К этому времени у нас для экспериментов появился еще один субъект — двадцатитрехлетняя девушка с ярко выраженной суицидной депрессией. Нам рекомендовал ее Гарви Гроссман, знакомый с результатами наших экспериментов над Лонгстритом. Именно такая пациентка, кстати, и была нам нужна: выпускница колледжа, публикующая стихи во второразрядных журнальцах, интеллигентная и эрудированная. Звали ее Хонор Вайсс. История ее болезни не суть как важна, скажу лишь, что попытки самоубийства начались у нее после аборта.
Мы не особо распространялись перед ней о своих целях; она же, единственно, поняла, что мы собираемся испытать на ней какую-то новую форму шоковой терапии. Жизненная энергетика у нее была такая низкая, что я заподозрил, что она надеется в ходе эксперимента умереть.
Использовались те же методы, что и прежде: легкий наркоз (девушка боялась боли, поэтому от новокаина мы решили воздержаться); прорезь в коже в одну восьмую дюйма скальпелем из горячей титановой проволоки. Эту часть операции провел доктор Арнольд Содди: у Литтлуэя хоть и степень доктора медицины, но все же рукам недостает необходимой твердости. Цереброспинальную жидкость откачали, обнажив поверхность мозга. Кусочек сплава был помещен в мозг путем отталкивания: по платиновой проволоке, на которой он находился, пропустили минутный электрический разряд, от которого кусочек сбросило на поверхность мозга. Через пару часов он впитался. Цереброспинальную жидкость вкачали обратно, отверстия залепили. На следующее утро рентгеноснимки показали, что металл проник в глубину на полдюйма. Довольно странно, но попал он почти в то же место, что и у Лонгстрита.

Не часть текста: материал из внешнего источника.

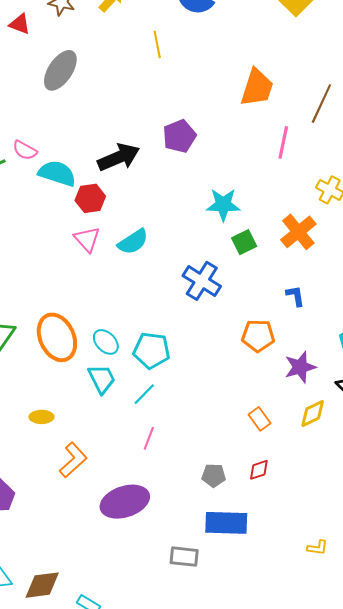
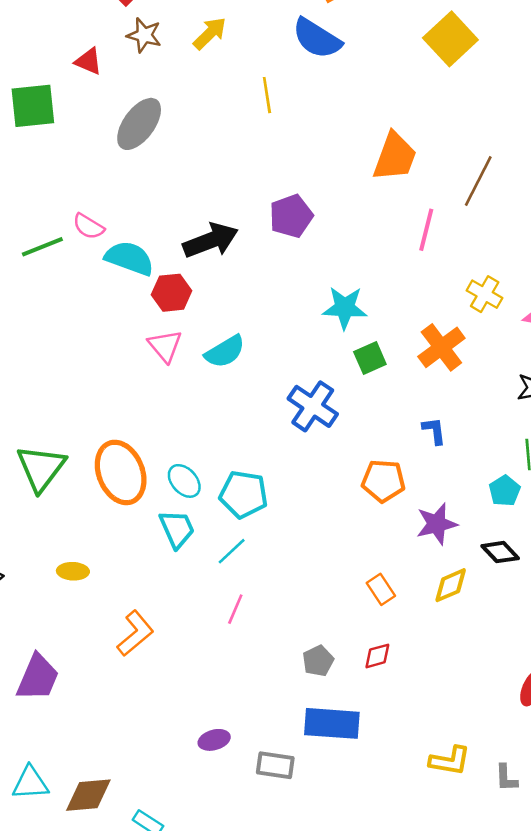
yellow ellipse: (41, 417) -> (73, 571), moved
gray pentagon: (214, 475) -> (318, 661), turned -30
purple ellipse: (125, 502) -> (214, 740), moved, size x0.5
yellow L-shape: (317, 548) -> (450, 761), size x1.5

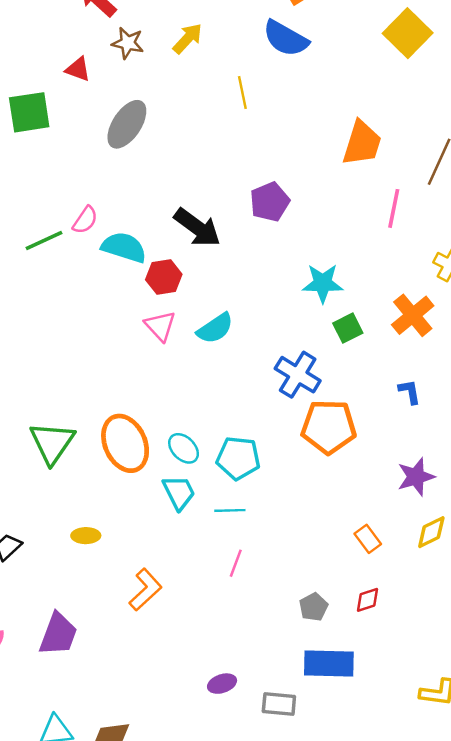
pink semicircle: (88, 226) -> (85, 220), turned -84
black arrow: (211, 240) -> (197, 228), turned 60
orange pentagon: (383, 481) -> (329, 427), moved, size x1.4
cyan line: (232, 551) -> (230, 510), turned 44

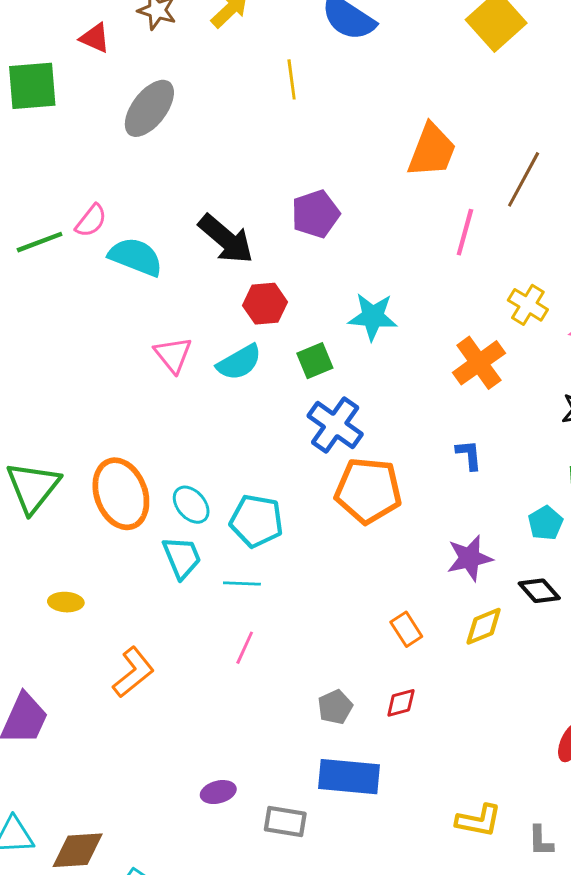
red hexagon: (164, 277) -> (265, 304), moved
green square: (348, 328) -> (315, 361), moved

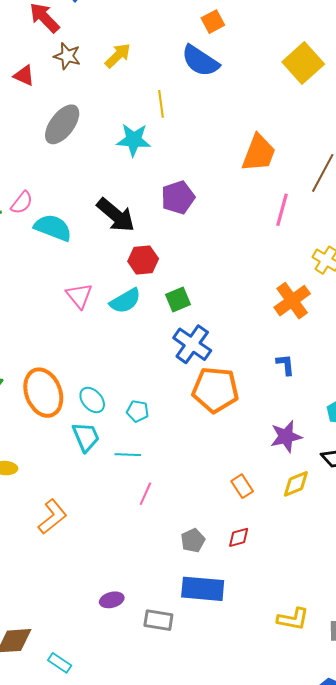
cyan star: (373, 317) -> (134, 140), moved
cyan pentagon: (256, 521) -> (138, 411), size x0.6
pink line: (245, 648) -> (145, 494), moved

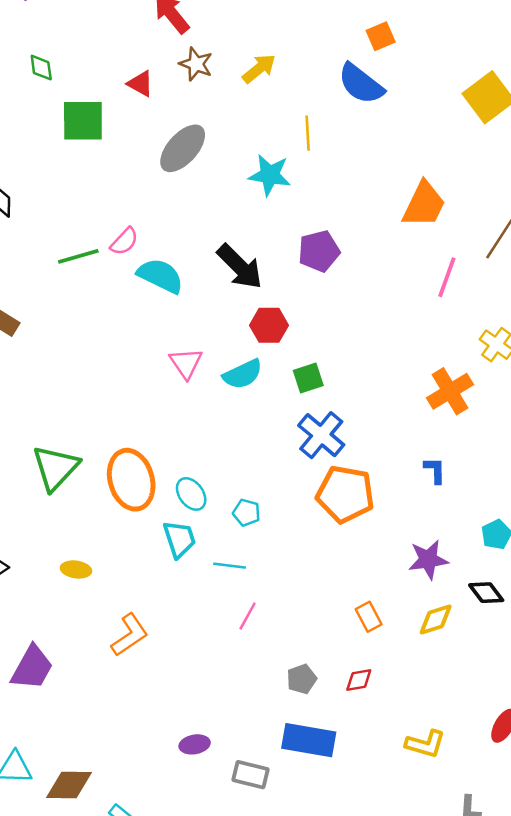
yellow L-shape: (293, 619) -> (425, 744), moved

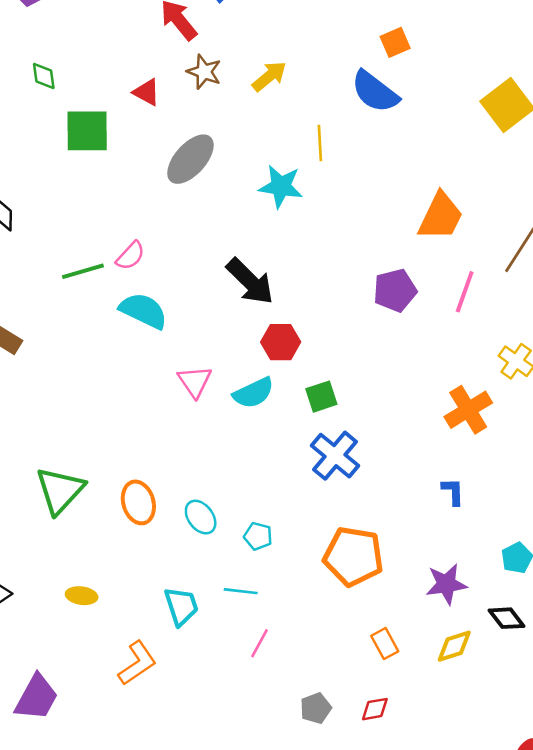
purple pentagon: (319, 251) -> (395, 290), moved
cyan semicircle: (160, 276) -> (143, 311), moved
orange ellipse: (131, 480) -> (138, 502), size x0.7
orange pentagon: (345, 494) -> (353, 556), moved
cyan trapezoid: (179, 539) -> (181, 606), moved

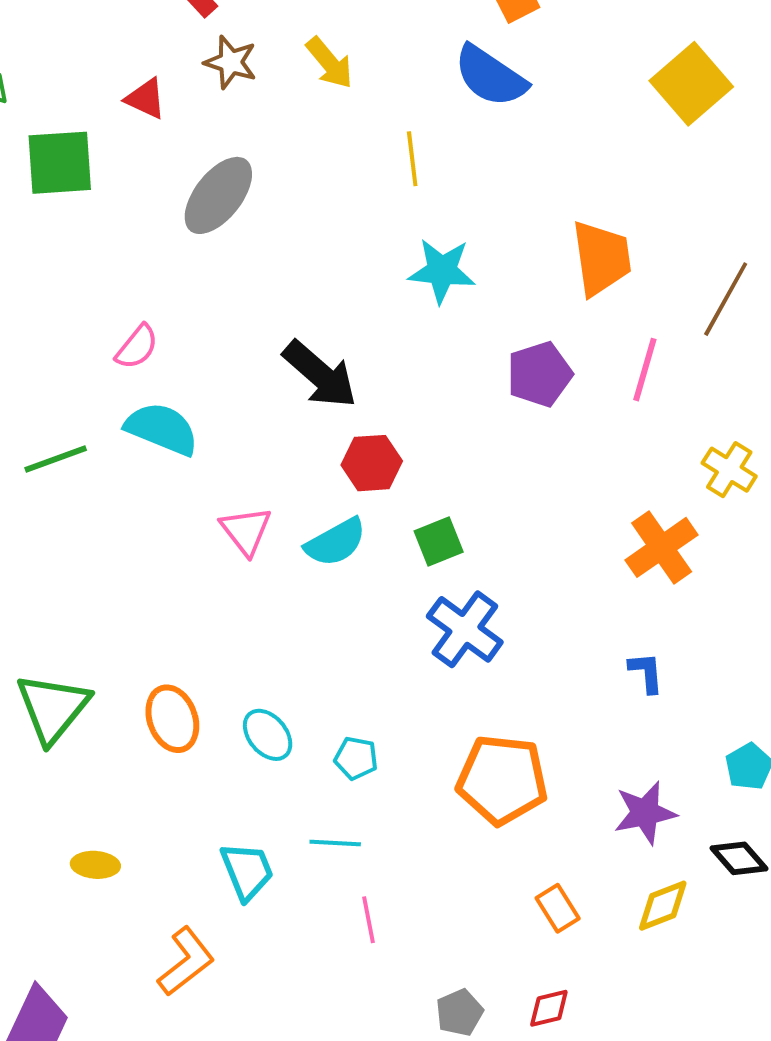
yellow arrow: (269, 76) -> (329, 63), turned 93
cyan star: (281, 186) -> (442, 271), moved
orange trapezoid: (441, 216) -> (601, 258), turned -30
green line: (83, 271) -> (56, 459), moved
pink line: (259, 643) -> (368, 920), turned -36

В тот же день было просверлено второе отверстие. Через два часа, когда девушка полностью пришла в себя после наркоза, мы присоединили электроды и осторожно включили ток.
Я ожидал определенной реакции, но последовавший всплеск эмоций был поистине неимоверный. Красоткой Хонор Вайсс не назовешь: личико маленькое, вытянутое (мне чем-то напоминало мышку), кожа землистого оттенка. Уже со включением реостата на щеки вернулся румянец. Через полминуты это уже была привлекательная, полная жизненной энергии девушка. У меня сохранилась видеозапись того сеанса — просто ошеломляюще. Преображение полнейшее, человека словно подменили.
Хонор Вайсс была более подвержена эмоциям, чем Лонгстрит; глаза у нее наполнились слезами. Однако спустя несколько секунд она вроде овладела собой. Лицо постепенно исполнилось уже досконально знакомой сосредоточенности и углубленного покоя. Первое, что она произнесла, это:
— Спасибо. — И затем: — Почему вы не испытаете это на себе?
— Мы собираемся, — сказал я.
— Хорошо. Вы этого заслуживаете.
Мы задавали ей дежурные вопросы. Хонор Вайсс отвечала вежливо, но в голосе свозила скука.